We stand in the heaving damp crowd, steam rising from us into the dark night, gazing in anticipation towards the illuminated stage; white light against the dense black of the heavy cloud filled sky. There are thousands of us pressed together, pushing forward, jostling for position, good natured, excited, drunk, stoned, clutching plastic pint glasses of lager, hurriedly finishing the dregs, knowing that in minutes they will be dropped and crushed underfoot, or hurled high overhead, as the surging crowd behind us will swell forward when Nirvana appear on stage. We decide to get closer and edge forward through the densely packed bodies, squeezing into non-existent gaps until we stumble into space, the stage looming large above us. Figures move across the stage and guitars emit strange squeals as they are tuned. As one we become still, we watch, we wait.

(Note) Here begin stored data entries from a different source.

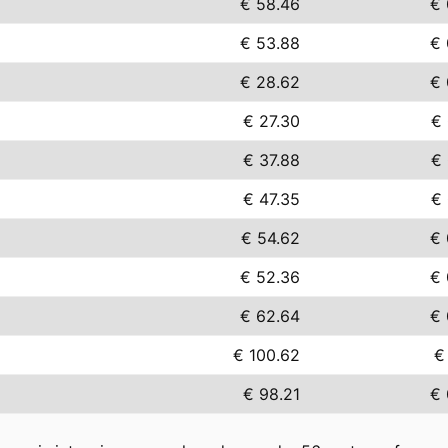
€ 58.46
€ 
€ 53.88
€ 
€ 28.62
€ 
€ 27.30
€
€ 37.88
€
€ 47.35
€
€ 54.62
€ 
€ 52.36
€ 
€ 62.64
€ 
€ 100.62
€
€ 98.21
€ 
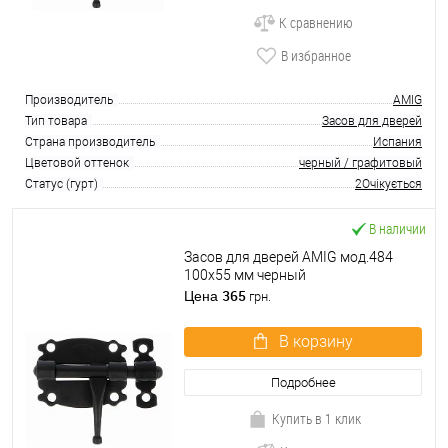
К сравнению
В избранное
Производитель
AMIG
Тип товара
Засов для дверей
Страна производитель
Испания
Цветовой оттенок
черный / графитовый
Статус (гурт)
2Очікується
В наличии
Засов для дверей AMIG мод.484
100х55 мм черный
365
Цена
грн.
В корзину
Подробнее
Купить в 1 клик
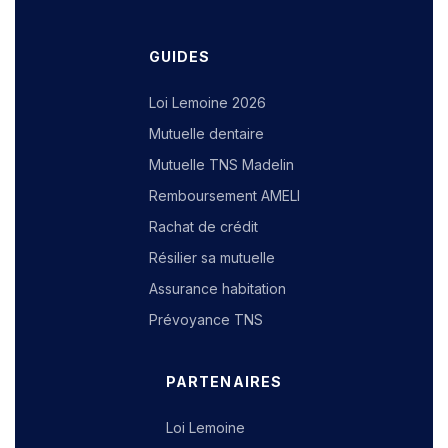
GUIDES
Loi Lemoine 2026
Mutuelle dentaire
Mutuelle TNS Madelin
Remboursement AMELI
Rachat de crédit
Résilier sa mutuelle
Assurance habitation
Prévoyance TNS
PARTENAIRES
Loi Lemoine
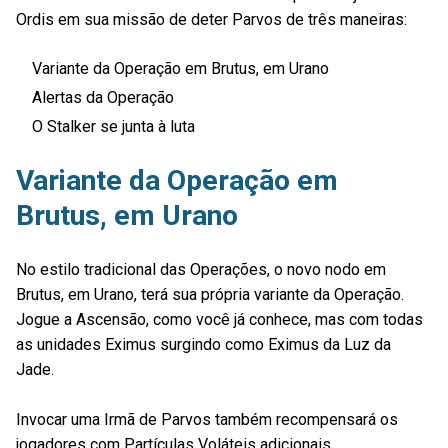
Ordis em sua missão de deter Parvos de três maneiras:
Variante da Operação em Brutus, em Urano
Alertas da Operação
O Stalker se junta à luta
Variante da Operação em
Brutus, em Urano
No estilo tradicional das Operações, o novo nodo em
Brutus, em Urano, terá sua própria variante da Operação.
Jogue a Ascensão, como você já conhece, mas com todas
as unidades Eximus surgindo como Eximus da Luz da
Jade.
Invocar uma Irmã de Parvos também recompensará os
jogadores com Partículas Voláteis adicionais.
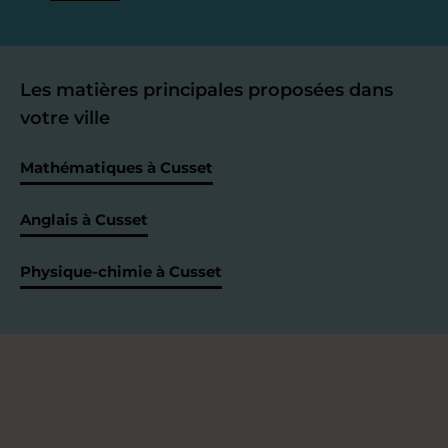
Les matières principales proposées dans
votre ville
Mathématiques à Cusset
Anglais à Cusset
Physique-chimie à Cusset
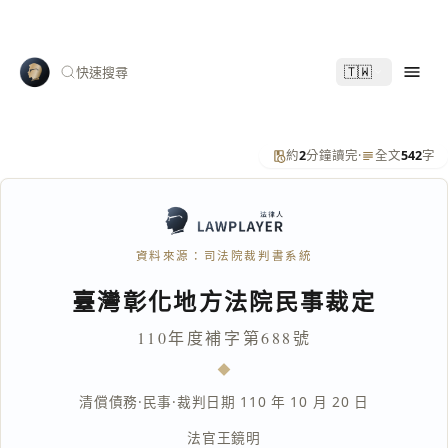
🇹🇼
快速搜尋
約
2
分鐘讀完
·
全文
542
字
資料來源：司法院裁判書系統
臺灣彰化地方法院民事裁定
110年度補字第688號
清償債務
·
民事
·
裁判日期 110 年 10 月 20 日
法官
王鏡明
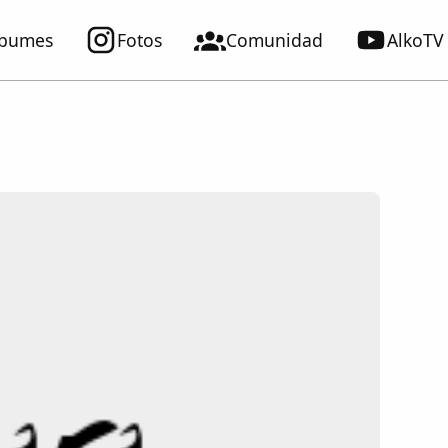
lbumes
Fotos
Comunidad
AlkoTV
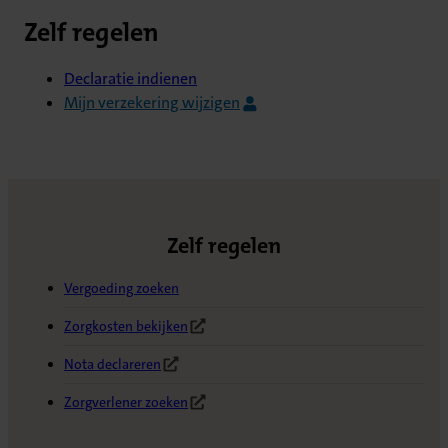
Zelf regelen
Declaratie indienen
Mijn verzekering wijzigen
Zelf regelen
Vergoeding zoeken
Zorgkosten bekijken
(Opent in nieuw tabblad)
Nota declareren
(Opent in nieuw tabblad)
Zorgverlener zoeken
(Opent in nieuw tabblad)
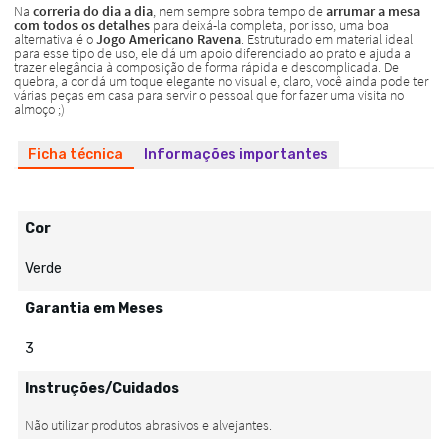
Ficha técnica
Informações importantes
Cor
Verde
Garantia em Meses
3
Instruções/Cuidados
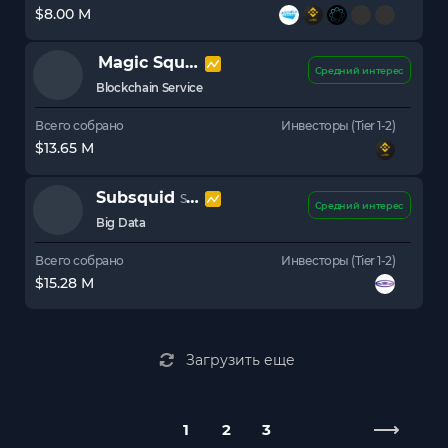
$8.00 M
Magic Square
SQR
Средний интерес
Blockchain Service
Всего собрано
Инвесторы (Tier 1-2)
$13.65 M
Subsquid
SQD
Средний интерес
Big Data
Всего собрано
Инвесторы (Tier 1-2)
$15.28 M
Загрузить еще
1
2
3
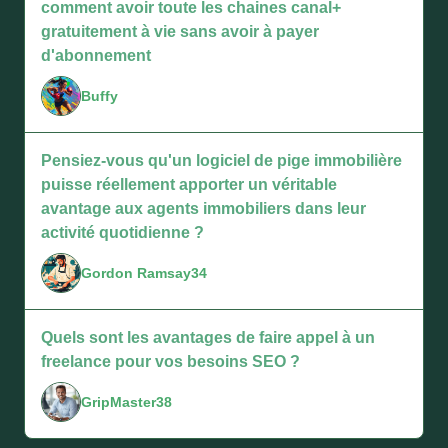
comment avoir toute les chaines canal+
gratuitement à vie sans avoir à payer
d'abonnement
Buffy
Pensiez-vous qu'un logiciel de pige immobilière
puisse réellement apporter un véritable
avantage aux agents immobiliers dans leur
activité quotidienne ?
Gordon Ramsay34
Quels sont les avantages de faire appel à un
freelance pour vos besoins SEO ?
GripMaster38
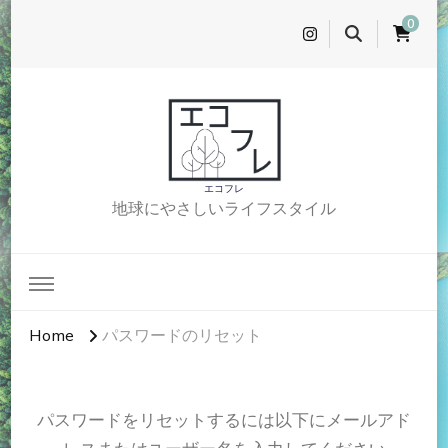
0
エコフレ
地球にやさしいライフスタイル
Home
パスワードのリセット
パスワードをリセットするには以下にメールアド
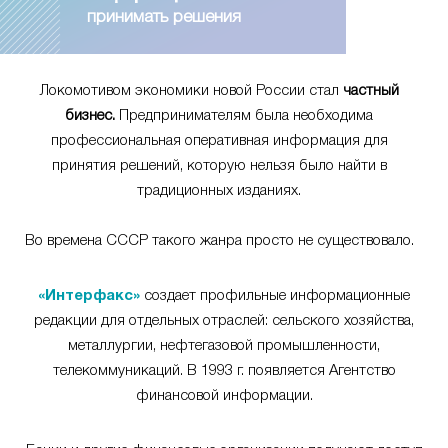
принимать решения
Локомотивом экономики новой России стал
частный
бизнес.
Предпринимателям была необходима
профессиональная оперативная информация для
принятия решений, которую нельзя было найти в
традиционных изданиях.
Во времена СССР такого жанра просто не существовало.
«Интерфакс»
создает профильные информационные
редакции для отдельных отраслей: сельского хозяйства,
металлургии, нефтегазовой промышленности,
телекоммуникаций. В 1993 г. появляется Агентство
финансовой информации.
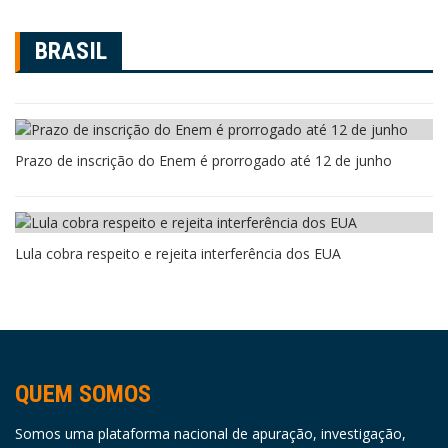
BRASIL
Prazo de inscrição do Enem é prorrogado até 12 de junho
Lula cobra respeito e rejeita interferência dos EUA
QUEM SOMOS
Somos uma plataforma nacional de apuração, investigação,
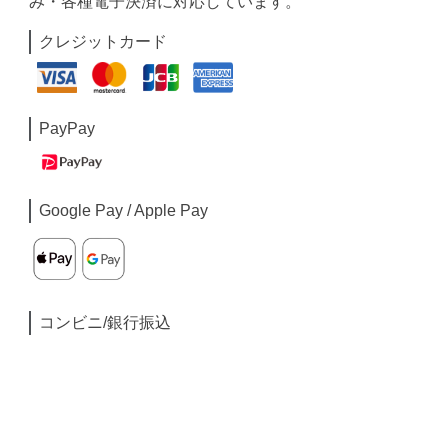
み・各種電子決済に対応しています。
クレジットカード
PayPay
Google Pay / Apple Pay
コンビニ/銀行振込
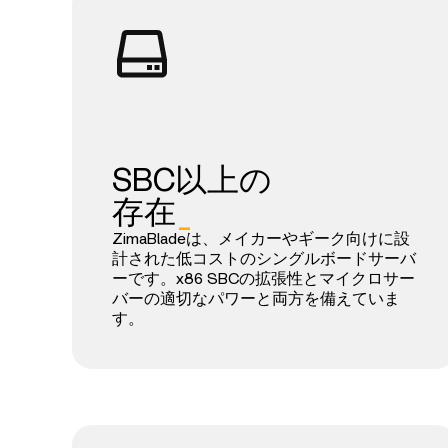
SBC以上の
存在
_
ZimaBladeは、メイカーやギーク向けに設
計された低コストのシングルボードサーバ
ーです。x86 SBCの拡張性とマイクロサー
バーの適切なパワーと両方を備えていま
す。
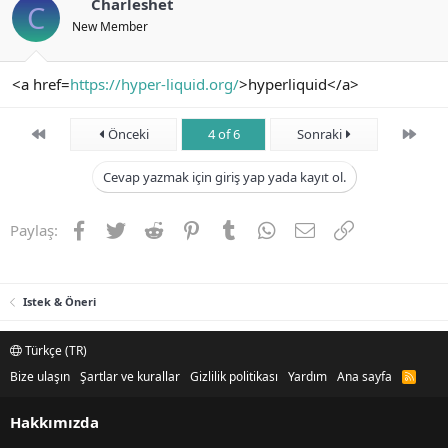
Charleshet
C
New Member
<a href=
https://hyper-liquid.org/
>hyperliquid</a>
First
Son
Önceki
4 of 6
Sonraki
Cevap yazmak için giriş yap yada kayıt ol.
Facebook
Twitter
Reddit
Pinterest
Tumblr
WhatsApp
E-posta
Link
Paylaş:
Istek & Öneri
Türkçe (TR)
Bize ulaşın
Şartlar ve kurallar
Gizlilik politikası
Yardım
Ana sayfa
R
S
S
Hakkımızda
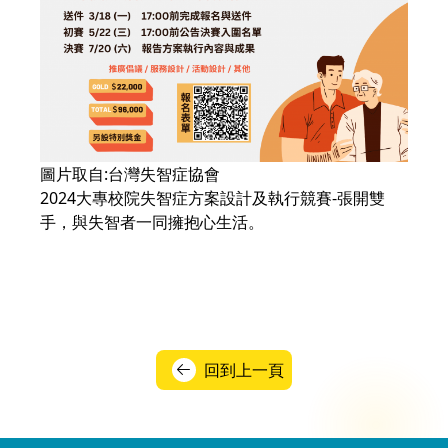
圖片取自:台灣失智症協會
2024大專校院失智症方案設計及執行競賽-張開雙
手，與失智者一同擁抱心生活。
回到上一頁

It’s a powerful feeling when you find your tribe; the sense of belonging that this manifests is all encompassing, but also grounding. You’ve found your place in the world, and it now makes a little more sense. The Reading Festival in 1992 was the sixth time I’d been, and it was a regular on the calendar, but my journey to Reading and the sense of belonging I felt to those people and the friends I went with, started years before, in the late 80’s when I walked into a club called JB’s. I was on the cusp of adulthood and I was thinking how very boring I was, how conventional, predictable, and how unless I did something my life would slide into banality and I would begin  my decline into a boring middle age, regretting lost opportunities. This probably sounds dramatic, but I remember it distinctly.

And then JB’s happened

As I pay my entrance fee and push into JB’s I get a weird rush of excitement; I’ve never been anywhere like this before. JB’s is a small squat building on a dishevelled car park behind an abandoned store called Pathfinders. Outside I could hear the muffled thump of the bass guitar and drums, but once inside the sounds become clearer and I can hear a deep voice singing.  The corridor beyond the entrance runs alongside the main room where the DJ plays and the stage is set up for bands. It’s a wide corridor which opens into alcoves for people to stand and talk, and there’s a kiosk at the end selling chips and burgers. We have to push through groups of people, and I can smell patchouli oil as I squeeze past. I’m here with my friend Jen, she follows close behind me. The bar stretches along the back of the main room and it’s crowded at the counter. There’s a band playing, the air is smokey, and I can feel my boots sticking to the floor where beer has been spilt. Although the corridor is brightly lit showing the peeling paint and patchy floor, the main room is dark, the corners lost in shadows. Everyone looks different. There are punks, hippies, and the odd rocker in the crowd, and they all look slightly unkempt. Some Goths are standing in front of the stage wearing lots of black, paisley shirts, and chelsea boots, and the women and men  have strong make-up on. They are watching the band, Fields of the Nephilim, but I watch them. Wide-eyed I look around the room at people talking and laughing as they lean against the walls, cigarettes and beers held casually in their hands. It is completely unlike any other club I’ve ever been to. I feel as if I have come home and found my future all at the same time.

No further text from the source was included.